WHAT IS BEING ASKED
Scan the records below. Report the number of lines containing the word "Benz", and nothing more.

[Transcribed page contents]
◆ ◆ ◆ ◆ ◆ ◆ ◆
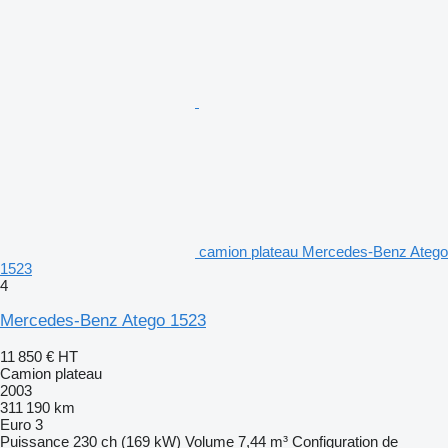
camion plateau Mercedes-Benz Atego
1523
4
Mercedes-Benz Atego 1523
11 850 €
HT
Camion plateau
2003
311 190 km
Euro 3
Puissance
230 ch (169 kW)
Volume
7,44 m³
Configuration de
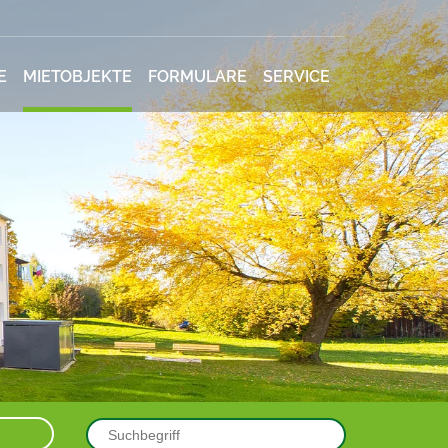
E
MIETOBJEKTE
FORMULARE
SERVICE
◆ ◆ ◆ ◆ ◆ ◆ ◆
WRITTEN RESPONSE
2